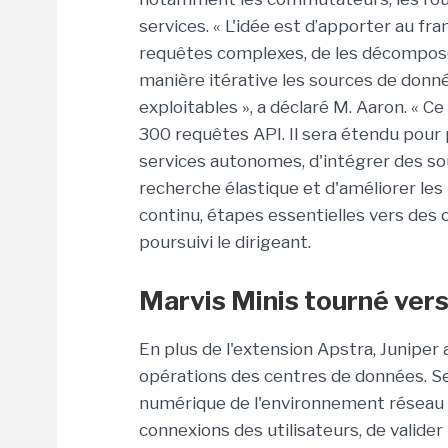
services. « L'idée est d’apporter au f
requêtes complexes, de les décompose
manière itérative les sources de donn
exploitables », a déclaré M. Aaron. «
300 requêtes API. Il sera étendu pour
services autonomes, d'intégrer des so
recherche élastique et d'améliorer l
continu, étapes essentielles vers des
poursuivi le dirigeant.
Marvis Minis tourné vers 
En plus de l'extension Apstra, Juniper 
opérations des centres de données. Se
numérique de l'environnement réseau d'
connexions des utilisateurs, de valider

┄┄┄┄┄┄

What you are asked to do
The required output is each line from the one with "services autonomes, d'intégrer des so" through the end of the material above, repeated exactly with both ends included.

Solution for this task
services autonomes, d'intégrer des so
recherche élastique et d'améliorer l
continu, étapes essentielles vers des
poursuivi le dirigeant.
Marvis Minis tourné vers 
En plus de l'extension Apstra, Juniper 
opérations des centres de données. Se
numérique de l'environnement réseau d'
connexions des utilisateurs, de valider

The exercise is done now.